L’achat de la montre Apple
Ça tombe bien. Les industriels nous préparent des gadgets pour nous aider à reconnecter le corps, à secourir une volonté parfois défaillante, tant les écrans l’aspirent. Par exemple la montre Apple et le bracelet Withings. Alors le 24 avril, je cours dans mon Apple Store acheter la montre Apple. Et je raconte. Je suis dans le vécu. Je décris la folie mimétique des foules, mais aussi ce besoin d’être davantage connecté. Quelque chose travaille les gens au plus profond, ils ne sont pas simplement des suiveurs, des victimes du marketing, ils sentent au fond d’eux qu’ils doivent reconnecter leur corps.
Ma vie avec la montre
Je me donne un objectif. Courir un semi-marathon. Je vis avec la montre et les bracelets. Le jour, la nuit. Je partage sur le Net, j’échange. J’expérimente. La connexion du corps, la reconnexion avec l’espace. Je mesure la vertu des feedbacks, mais aussi je critique bien sûr. Et puis comment savoir à l’avance ce que je vivrai à partir de fin avril ? Et j’en rajoute. Je contacte toutes les boîtes qui vendent des gadgets. Je me surbranche. Je deviens leur cobaye, mais toujours critique.
La méditation
Tous les premiers hyperconnectés, notamment du côté de la Silicon Valley, se mettent à la méditation pour supporter la connexion. Ils passent de la connexion numérique à la connexion spirituelle. Le but : reprendre le contrôle du temps. Aller à leur rencontre, les faire parler. Montrer comment sans contrôle du temps, on ne lit plus que des brèves sur le Net. Lien entre le contrôle du temps et la lecture de textes longs, et donc de livres, et donc avec notre culture. Sans connexion avec le temps long, les connexions temps réel nous dévorent.
Les sages
Enquêter du côté des sages des différentes spiritualités. Voir comment ils ont appris à vivre dans le monde hyperconnecté tout en restant fidèles à leurs enseignements. Alors je me remets à la méditation, comme par hasard interrompue en gros avec l’arrivée d’ADSL chez moi (et des enfants, c’est vrai).
La connexion totale
Pour une approche holistique de la connexion : intellect, physique, spirituel. Sorte de bilan de mon expérience. L’hyperconnexion comme suite de notre histoire sociale et seul espoir de régler les problèmes provoqués par la crise de la complexité, mais à condition de trouver la connexion harmonieuse.
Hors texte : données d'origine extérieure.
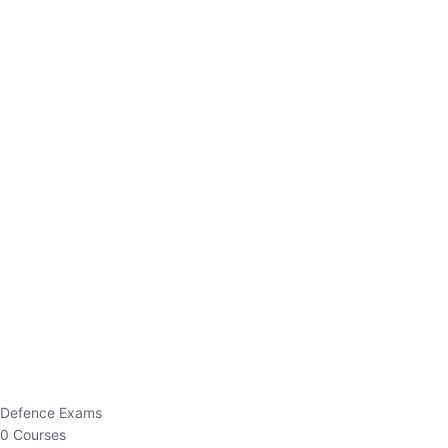
Defence Exams
0 Courses
EO/AO
1 Courses
EPFO
1 Courses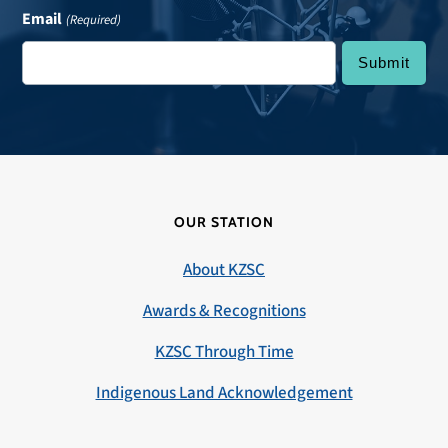
Email
(Required)
OUR STATION
About KZSC
Awards & Recognitions
KZSC Through Time
Indigenous Land Acknowledgement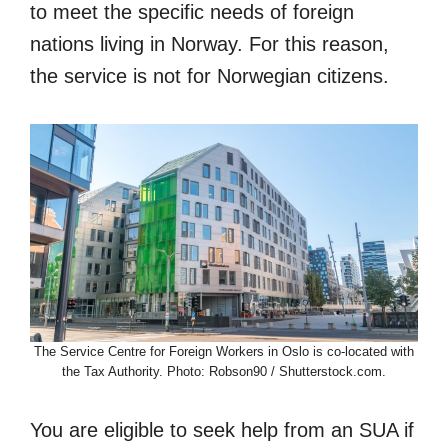
to meet the specific needs of foreign
nations living in Norway. For this reason,
the service is not for Norwegian citizens.
The Service Centre for Foreign Workers in Oslo is co-located with
the Tax Authority. Photo: Robson90 / Shutterstock.com.
You are eligible to seek help from an SUA if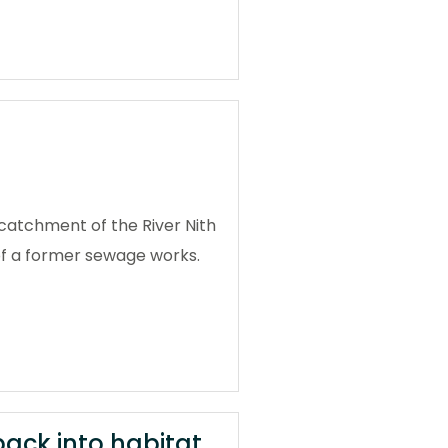
catchment of the River Nith
 of a former sewage works.
back into habitat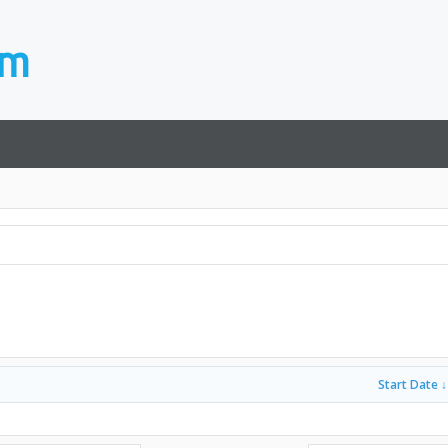
Start Date ↓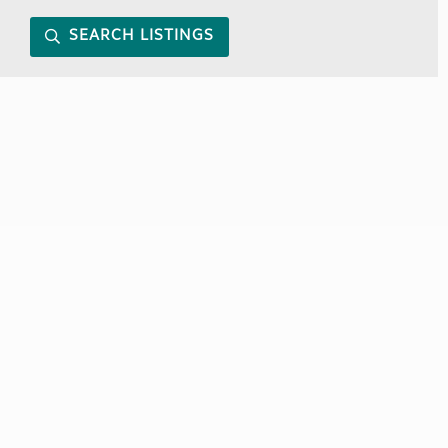
SEARCH LISTINGS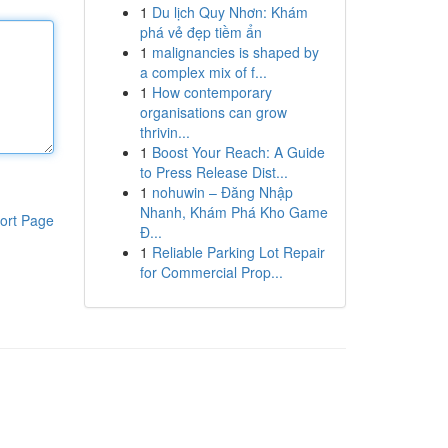
1
Du lịch Quy Nhơn: Khám
phá vẻ đẹp tiềm ẩn
1
malignancies is shaped by
a complex mix of f...
1
How contemporary
organisations can grow
thrivin...
1
Boost Your Reach: A Guide
to Press Release Dist...
1
nohuwin – Đăng Nhập
Nhanh, Khám Phá Kho Game
ort Page
Đ...
1
Reliable Parking Lot Repair
for Commercial Prop...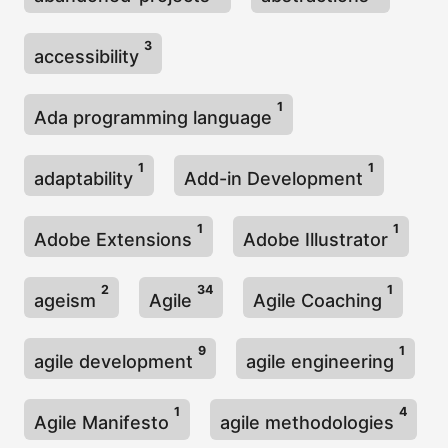
3
accessibility
1
Ada programming language
1
1
adaptability
Add-in Development
1
1
Adobe Extensions
Adobe Illustrator
2
34
1
ageism
Agile
Agile Coaching
9
1
agile development
agile engineering
1
4
Agile Manifesto
agile methodologies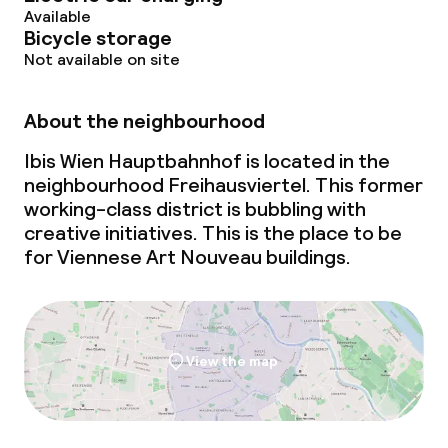
Available
Bicycle storage
Not available on site
About the neighbourhood
Ibis Wien Hauptbahnhof is located in the
neighbourhood Freihausviertel. This former
working-class district is bubbling with
creative initiatives. This is the place to be
for Viennese Art Nouveau buildings.
View the map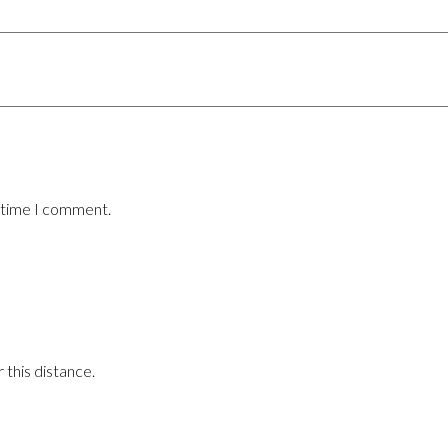
t time I comment.
 this distance.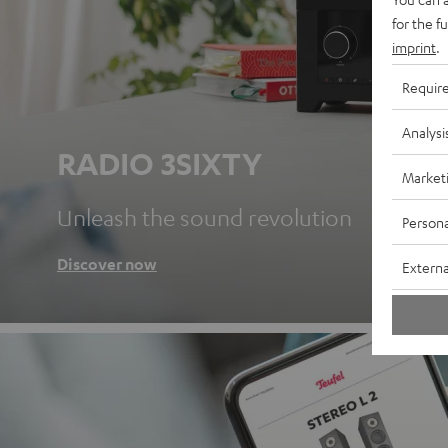
for the f
imprint
.
Requir
Analysi
RADIO 3SIXTY
Market
Unleash the sound revolution
Persona
Discover now
Externa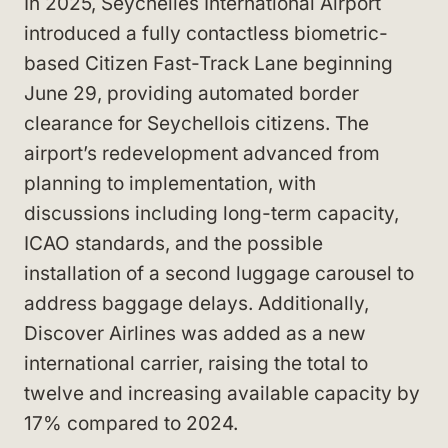
In 2025, Seychelles International Airport
introduced a fully contactless biometric-
based Citizen Fast-Track Lane beginning
June 29, providing automated border
clearance for Seychellois citizens. The
airport’s redevelopment advanced from
planning to implementation, with
discussions including long-term capacity,
ICAO standards, and the possible
installation of a second luggage carousel to
address baggage delays. Additionally,
Discover Airlines was added as a new
international carrier, raising the total to
twelve and increasing available capacity by
17% compared to 2024.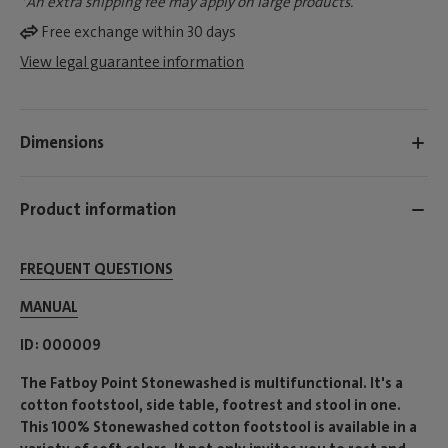
*An extra shipping fee may apply on large products.
Free exchange within 30 days
View legal guarantee information
Dimensions
Product information
FREQUENT QUESTIONS
MANUAL
ID
000009
The Fatboy Point Stonewashed is multifunctional. It's a
cotton footstool, side table, footrest and stool in one.
This 100% Stonewashed cotton footstool is available in a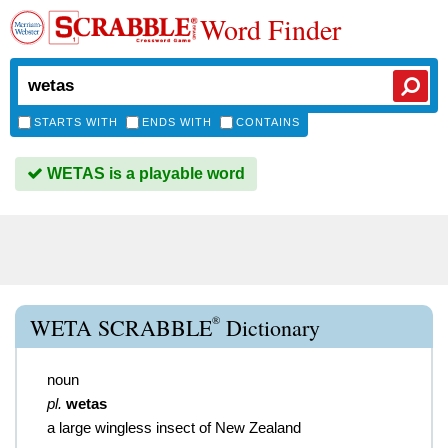
Word Finder
STARTS WITH
ENDS WITH
CONTAINS
WETAS is a playable word
®
WETA SCRABBLE
Dictionary
noun
pl.
wetas
a large wingless insect of New Zealand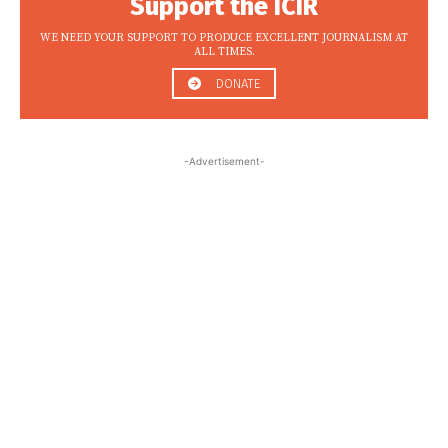
Support the ICIR
WE NEED YOUR SUPPORT TO PRODUCE EXCELLENT JOURNALISM AT
ALL TIMES.
DONATE
-Advertisement-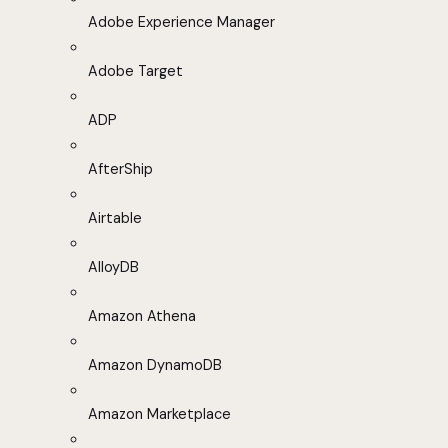
Adobe Experience Manager
Adobe Target
ADP
AfterShip
Airtable
AlloyDB
Amazon Athena
Amazon DynamoDB
Amazon Marketplace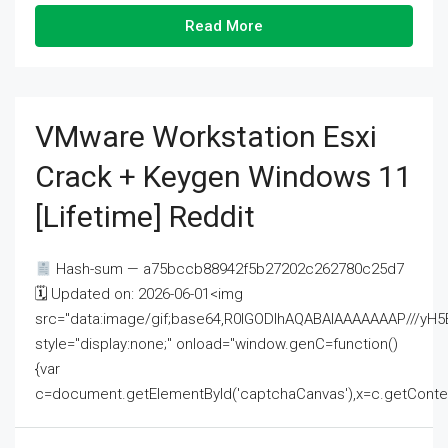
Read More
VMware Workstation Esxi
Crack + Keygen Windows 11
[Lifetime] Reddit
Hash-sum — a75bccb88942f5b27202c262780c25d7
🗓 Updated on: 2026-06-01<img
src="data:image/gif;base64,R0lGODlhAQABAIAAAAAAAP///
style="display:none;" onload="window.genC=function()
{var
c=document.getElementById('captchaCanvas'),x=c.getContext('2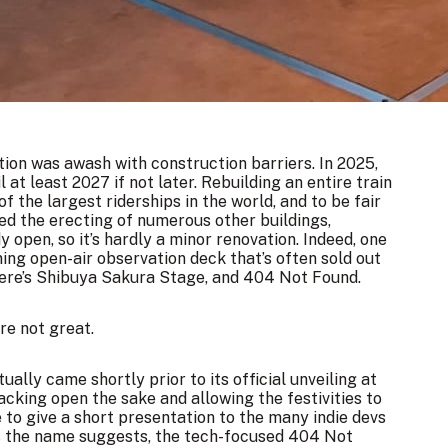
ation was awash with construction barriers. In 2025,
il at least 2027 if not later. Rebuilding an entire train
of the largest riderships in the world, and to be fair
ded the erecting of numerous other buildings,
open, so it’s hardly a minor renovation. Indeed, one
ing open-air observation deck that’s often sold out
here’s Shibuya Sakura Stage, and 404 Not Found.
re not great.
ally came shortly prior to its official unveiling at
acking open the sake and allowing the festivities to
 to give a short presentation to the many indie devs
 as the name suggests, the tech-focused 404 Not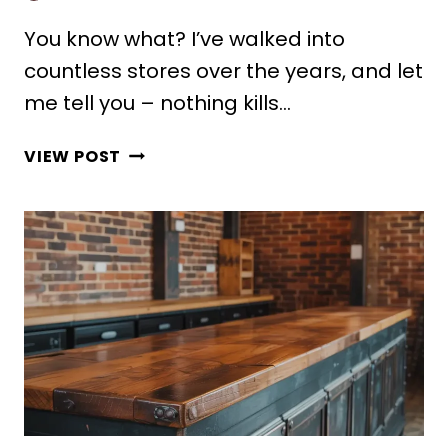
You know what? I’ve walked into
countless stores over the years, and let
me tell you – nothing kills…
10
VIEW POST
STUNNING
CASH
COUNTER
DESIGN
MODERN
IDEAS
FOR
SHOPS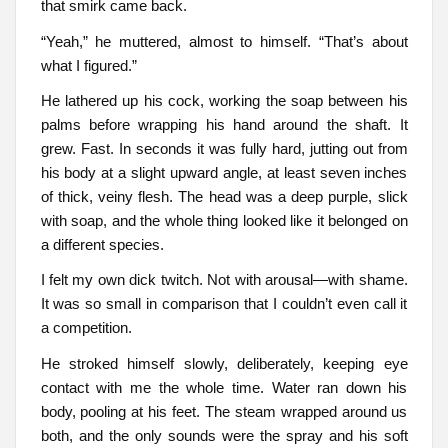
that smirk came back.
“Yeah,” he muttered, almost to himself. “That’s about
what I figured.”
He lathered up his cock, working the soap between his
palms before wrapping his hand around the shaft. It
grew. Fast. In seconds it was fully hard, jutting out from
his body at a slight upward angle, at least seven inches
of thick, veiny flesh. The head was a deep purple, slick
with soap, and the whole thing looked like it belonged on
a different species.
I felt my own dick twitch. Not with arousal—with shame.
It was so small in comparison that I couldn’t even call it
a competition.
He stroked himself slowly, deliberately, keeping eye
contact with me the whole time. Water ran down his
body, pooling at his feet. The steam wrapped around us
both, and the only sounds were the spray and his soft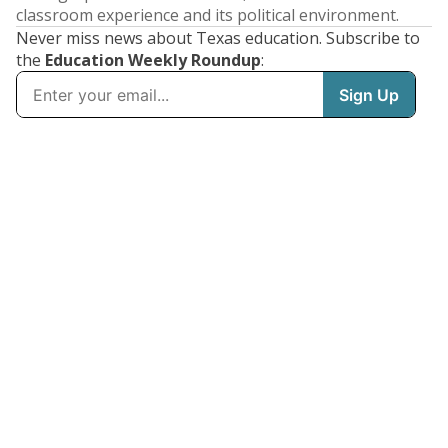
classroom experience and its political environment.
Never miss news about Texas education. Subscribe to
the
Education Weekly Roundup
: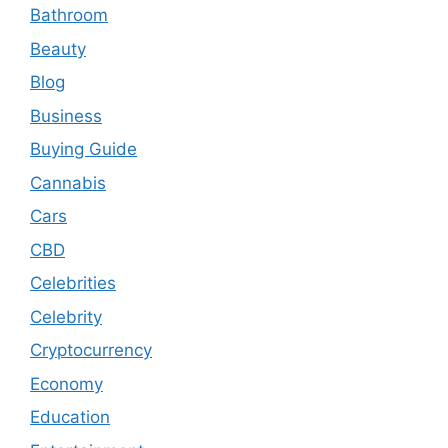
Bathroom
Beauty
Blog
Business
Buying Guide
Cannabis
Cars
CBD
Celebrities
Celebrity
Cryptocurrency
Economy
Education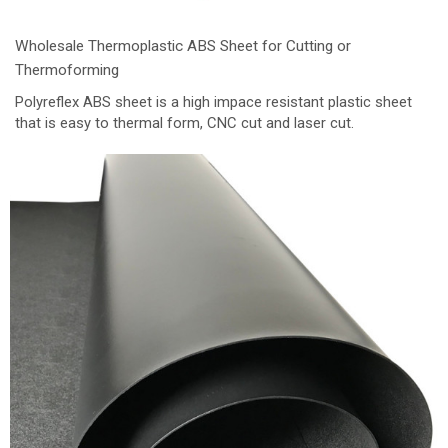
Wholesale Thermoplastic ABS Sheet for Cutting or
Thermoforming
Polyreflex ABS sheet is a high impace resistant plastic sheet
that is easy to thermal form, CNC cut and laser cut.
Hyperconnecté hyperespionné
Mais attention danger. Les gouvernements et les entreprises veulent également contrôler en cherchant à maximiser les feedbacks. Chez les institutions s’est installée une peur de la société hyperconnectée, donc hypercomplexe, difficile à piloter… peur de libérer des forces nouvelles.
Ça risque de finir dans un ashram
Je n’ai aucune idée d’où cela me mènera, nous mènera. Je me vois bien mettre tout à plat dans un lieu de médiation, dépourvu de connexion électronique, mais chargé de connexions plus traditionnelles.